Launched in Australia and gaining traction in the UK, NABERS keeps buildings accountable for the energy they use every day. Amrita Dasgupta Shekhar, associate at Greengage, explains what you need to know about the certification.
What makes NABERS different to rating schemes like BREEAM?
The NABERS scheme rates the operational energy performance of buildings and is based on actual metered energy consumption data.
Although NABERS complements BREEAM, it is better suited to those looking for an energy performance rating to understand their progress towards energy reduction targets. This is an important distinction for organisations targeting net zero and looking for a way to qualify progress on energy reduction trajectories.
While BREEAM provides a single rating for the whole building, NABERS separates the base building ratings from the tenancy and whole building ratings. This gives both property owners and tenants actionable intelligence about energy use in the parts of the building they have direct control over, such as common areas like lifts or HVAC would be an owner’s concern while tenants would understand energy use in their own space.
Why should a building get NABERS certified?
Both investors and occupiers increasingly seek properties with strong energy performance credentials.
Here are just some of the benefits of a NABERS rating:
- Based on actual metered energy consumption as opposed to modelled data, NABERS provides an accurate assessment of the energy consumption of the building, thereby providing a tool to understand and improve energy performance
- Ratings are reliable, independently verified and trustworthy
- The ratings are easy to understand and communicate to the market via a simple star rating scale from one (poor) to six (market-leading)
- The NABERS UK scheme separates the base building ratings from the tenancy and whole building ratings, providing actionable intelligence to those in direct control of energy use
- NABERS ratings allows property owners to gain extra credits within GRESB and BREEAM, both new construction and in-use assessments.
- The scheme aligns with industry standards including:
- BCO Guide to Specification
- UKGBC Energy Use Intensity Targets for Net Zero Carbon Offices
- LETI Energy Use Intensity Targets for Offices
Is a six-star rating automatically good and one-star bad?
The purpose of NABERS is to drive improvement in energy performance over time.

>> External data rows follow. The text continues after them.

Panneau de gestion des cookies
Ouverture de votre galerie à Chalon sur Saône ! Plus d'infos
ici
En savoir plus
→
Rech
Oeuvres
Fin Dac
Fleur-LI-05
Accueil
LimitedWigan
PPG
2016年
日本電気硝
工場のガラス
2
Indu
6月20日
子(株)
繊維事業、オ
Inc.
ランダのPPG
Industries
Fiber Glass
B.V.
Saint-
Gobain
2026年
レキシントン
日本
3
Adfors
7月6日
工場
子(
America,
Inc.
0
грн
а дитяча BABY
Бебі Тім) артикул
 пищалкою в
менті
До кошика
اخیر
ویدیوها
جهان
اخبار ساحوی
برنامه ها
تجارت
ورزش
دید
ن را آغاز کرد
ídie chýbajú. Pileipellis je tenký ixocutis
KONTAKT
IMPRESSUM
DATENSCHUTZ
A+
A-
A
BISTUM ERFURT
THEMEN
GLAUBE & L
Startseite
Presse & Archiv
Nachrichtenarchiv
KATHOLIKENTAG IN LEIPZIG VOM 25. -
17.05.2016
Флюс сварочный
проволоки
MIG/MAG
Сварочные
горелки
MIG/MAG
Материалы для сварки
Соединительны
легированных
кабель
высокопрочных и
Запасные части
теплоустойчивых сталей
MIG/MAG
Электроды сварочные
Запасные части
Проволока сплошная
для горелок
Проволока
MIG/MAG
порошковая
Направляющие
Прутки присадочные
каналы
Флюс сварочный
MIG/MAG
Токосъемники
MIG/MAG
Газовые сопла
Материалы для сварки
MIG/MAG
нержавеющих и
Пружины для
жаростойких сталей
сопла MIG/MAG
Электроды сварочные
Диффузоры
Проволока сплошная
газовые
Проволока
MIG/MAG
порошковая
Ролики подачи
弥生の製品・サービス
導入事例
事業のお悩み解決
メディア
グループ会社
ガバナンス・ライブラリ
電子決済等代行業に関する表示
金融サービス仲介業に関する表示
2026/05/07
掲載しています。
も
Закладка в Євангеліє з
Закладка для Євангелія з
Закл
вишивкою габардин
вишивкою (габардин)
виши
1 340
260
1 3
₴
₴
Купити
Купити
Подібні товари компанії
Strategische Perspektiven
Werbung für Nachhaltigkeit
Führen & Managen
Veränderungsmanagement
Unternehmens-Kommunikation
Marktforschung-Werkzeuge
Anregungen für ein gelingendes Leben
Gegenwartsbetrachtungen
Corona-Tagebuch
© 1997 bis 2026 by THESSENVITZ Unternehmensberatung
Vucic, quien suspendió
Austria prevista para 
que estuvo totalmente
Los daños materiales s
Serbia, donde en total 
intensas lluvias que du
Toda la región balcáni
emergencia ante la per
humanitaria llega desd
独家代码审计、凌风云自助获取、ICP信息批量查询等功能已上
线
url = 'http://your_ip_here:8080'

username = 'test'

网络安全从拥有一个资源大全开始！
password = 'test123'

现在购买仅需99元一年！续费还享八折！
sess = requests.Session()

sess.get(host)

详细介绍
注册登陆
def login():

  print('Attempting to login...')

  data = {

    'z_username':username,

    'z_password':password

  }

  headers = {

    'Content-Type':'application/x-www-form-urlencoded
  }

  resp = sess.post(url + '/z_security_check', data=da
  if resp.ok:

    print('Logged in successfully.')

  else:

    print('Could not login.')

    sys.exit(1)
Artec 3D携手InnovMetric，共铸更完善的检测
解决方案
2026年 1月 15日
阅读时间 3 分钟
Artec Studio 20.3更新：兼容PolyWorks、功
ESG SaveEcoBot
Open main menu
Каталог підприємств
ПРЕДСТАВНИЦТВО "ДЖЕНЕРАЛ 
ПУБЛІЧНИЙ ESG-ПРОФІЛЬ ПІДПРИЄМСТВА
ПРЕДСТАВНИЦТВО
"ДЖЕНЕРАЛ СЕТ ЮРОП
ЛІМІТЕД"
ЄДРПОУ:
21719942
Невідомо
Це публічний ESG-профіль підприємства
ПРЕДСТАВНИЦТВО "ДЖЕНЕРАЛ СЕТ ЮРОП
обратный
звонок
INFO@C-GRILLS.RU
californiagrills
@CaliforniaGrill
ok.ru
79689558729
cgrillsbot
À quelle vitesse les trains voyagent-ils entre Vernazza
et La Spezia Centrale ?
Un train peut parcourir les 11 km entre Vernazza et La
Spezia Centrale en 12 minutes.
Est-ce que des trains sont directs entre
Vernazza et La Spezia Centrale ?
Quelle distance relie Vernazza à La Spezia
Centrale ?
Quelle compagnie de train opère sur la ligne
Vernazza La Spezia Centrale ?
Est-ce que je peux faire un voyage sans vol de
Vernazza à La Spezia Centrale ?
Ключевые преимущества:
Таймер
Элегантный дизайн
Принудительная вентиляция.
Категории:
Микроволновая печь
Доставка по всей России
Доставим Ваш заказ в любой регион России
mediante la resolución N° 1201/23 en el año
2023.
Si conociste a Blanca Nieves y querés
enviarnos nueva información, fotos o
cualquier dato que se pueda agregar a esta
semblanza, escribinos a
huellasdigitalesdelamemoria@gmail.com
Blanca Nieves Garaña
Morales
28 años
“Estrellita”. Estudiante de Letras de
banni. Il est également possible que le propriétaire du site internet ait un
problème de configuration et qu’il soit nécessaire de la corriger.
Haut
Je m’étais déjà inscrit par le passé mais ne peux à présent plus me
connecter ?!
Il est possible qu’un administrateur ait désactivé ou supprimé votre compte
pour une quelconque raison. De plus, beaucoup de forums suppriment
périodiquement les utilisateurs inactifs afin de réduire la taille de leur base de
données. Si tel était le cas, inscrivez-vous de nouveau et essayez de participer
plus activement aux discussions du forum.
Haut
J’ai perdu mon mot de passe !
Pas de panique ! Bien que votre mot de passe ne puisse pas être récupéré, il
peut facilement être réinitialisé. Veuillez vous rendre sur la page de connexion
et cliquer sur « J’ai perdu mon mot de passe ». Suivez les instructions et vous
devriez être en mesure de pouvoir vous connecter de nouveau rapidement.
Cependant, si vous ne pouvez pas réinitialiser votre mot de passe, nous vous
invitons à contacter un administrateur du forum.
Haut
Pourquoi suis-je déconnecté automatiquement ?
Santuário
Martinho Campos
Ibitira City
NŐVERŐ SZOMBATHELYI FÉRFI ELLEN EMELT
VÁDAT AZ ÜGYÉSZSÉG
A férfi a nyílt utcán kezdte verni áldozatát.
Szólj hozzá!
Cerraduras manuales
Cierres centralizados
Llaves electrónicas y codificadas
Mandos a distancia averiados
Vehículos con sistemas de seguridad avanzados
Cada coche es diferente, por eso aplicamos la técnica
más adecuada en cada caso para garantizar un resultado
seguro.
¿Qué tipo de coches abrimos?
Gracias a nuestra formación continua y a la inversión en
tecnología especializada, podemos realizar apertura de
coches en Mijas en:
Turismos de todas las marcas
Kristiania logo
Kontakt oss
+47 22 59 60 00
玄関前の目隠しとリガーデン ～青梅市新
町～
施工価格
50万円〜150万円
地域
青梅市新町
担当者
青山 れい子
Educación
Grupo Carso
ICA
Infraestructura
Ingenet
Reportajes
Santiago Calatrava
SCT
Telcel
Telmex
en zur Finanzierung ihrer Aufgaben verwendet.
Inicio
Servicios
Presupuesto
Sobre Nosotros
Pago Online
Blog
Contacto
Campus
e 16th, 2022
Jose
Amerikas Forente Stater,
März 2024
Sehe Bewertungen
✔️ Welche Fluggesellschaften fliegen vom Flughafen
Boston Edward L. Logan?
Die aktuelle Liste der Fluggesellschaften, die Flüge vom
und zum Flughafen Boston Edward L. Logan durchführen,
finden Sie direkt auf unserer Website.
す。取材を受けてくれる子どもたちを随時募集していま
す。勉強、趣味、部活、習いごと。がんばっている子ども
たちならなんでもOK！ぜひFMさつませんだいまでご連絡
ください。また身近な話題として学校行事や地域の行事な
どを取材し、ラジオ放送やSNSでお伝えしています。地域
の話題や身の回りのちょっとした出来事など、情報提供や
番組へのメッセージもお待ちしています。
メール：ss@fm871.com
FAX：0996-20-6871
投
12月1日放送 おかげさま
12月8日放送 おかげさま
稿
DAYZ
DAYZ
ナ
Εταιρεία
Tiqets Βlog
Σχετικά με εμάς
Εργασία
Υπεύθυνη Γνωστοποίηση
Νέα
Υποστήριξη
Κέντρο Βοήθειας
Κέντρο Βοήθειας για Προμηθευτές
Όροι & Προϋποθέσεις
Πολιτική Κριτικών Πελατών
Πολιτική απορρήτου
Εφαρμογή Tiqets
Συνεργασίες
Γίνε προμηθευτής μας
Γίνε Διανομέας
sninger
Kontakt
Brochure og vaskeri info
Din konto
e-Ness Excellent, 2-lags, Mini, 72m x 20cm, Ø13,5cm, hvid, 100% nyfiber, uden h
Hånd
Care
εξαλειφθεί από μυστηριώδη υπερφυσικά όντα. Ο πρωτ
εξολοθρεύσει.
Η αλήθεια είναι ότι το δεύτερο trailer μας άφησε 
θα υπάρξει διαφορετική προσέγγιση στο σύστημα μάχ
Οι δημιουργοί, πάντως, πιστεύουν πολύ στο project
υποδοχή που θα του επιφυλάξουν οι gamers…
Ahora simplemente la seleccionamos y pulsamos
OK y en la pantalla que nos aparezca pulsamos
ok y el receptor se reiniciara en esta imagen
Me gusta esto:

Since the ratings are valid only for a year, properties with high ratings are equally under pressure to maintain and improve ratings.
Low ratings should not become a barrier to properties undertaking ratings at scale as NABERS is meant to be a tool for improvement rather than just a badge for performance. Properties with lower ratings, while flagging poor performance, present an opportunity to develop and deliver an action plan for improvement.
How long is a NABERS rating valid – and why?
The NABERS rating is valid for 12 months and needs to be renewed on an annual basis. The annual review ensures that the rating accurately represents the building’s current operational energy performance at any given point in time.
This enables property owners to report performance to their stakeholders and supports building managers to plan improvements against targets.
What is the energy performance gap, and why is it a problem?
It’s the disparity between the estimated energy consumption at design stage and the actual energy consumption observed in new and retrofit buildings. According to several studies, actual energy consumption in new buildings can be up to 2.5-3x higher than predicted at design stage.
The underlying causes of the performance gap include uncertainties and underestimations introduced in building energy modelling, changes introduced during construction, poor commissioning and handover and poor occupant behaviour and energy management practices in operation. This is well documented by the likes of Royal Institute of British Architects (RIBA), Chartered Institute of Building Service Engineers (CIBSE) and Building Service Research and Information Association (BSRIA), among others.
The performance gap is a key barrier to realising carbon reduction targets. Specifically, within the UK where construction practices and building energy policies such as MEES use estimated energy consumption data as a route to compliance, the performance gap causes a disconnect between the regulatory framework and the actual performance of buildings.
Could NABERS become mandatory?
There is no indication from the government that NABERS will be mandated in the UK.
In 2021, BEIS published a consultation on introducing performance-based policy framework in large commercial and industrial buildings, with annual ratings and mandatory disclosure as a first step. The consultation covered NABERS, acknowledging its success and strengths, and discusses the attributes of NABERS that would be important to reflect within a national scheme.
However, the government is yet to publish the results of the consultation and its approach to rating and disclosing operational performance.
How does a building get NABERS-certified?
To begin the process, contact a licensed NABERS assessor. The assessor will review the property to evaluate if all information is available for an assessment. They will then liaise with your team to gather the necessary information, carry out the assessment and lodge a rating with BRE.
Amrita Dasgupta Shekhar is an associate at sustainability consultancy Greengage.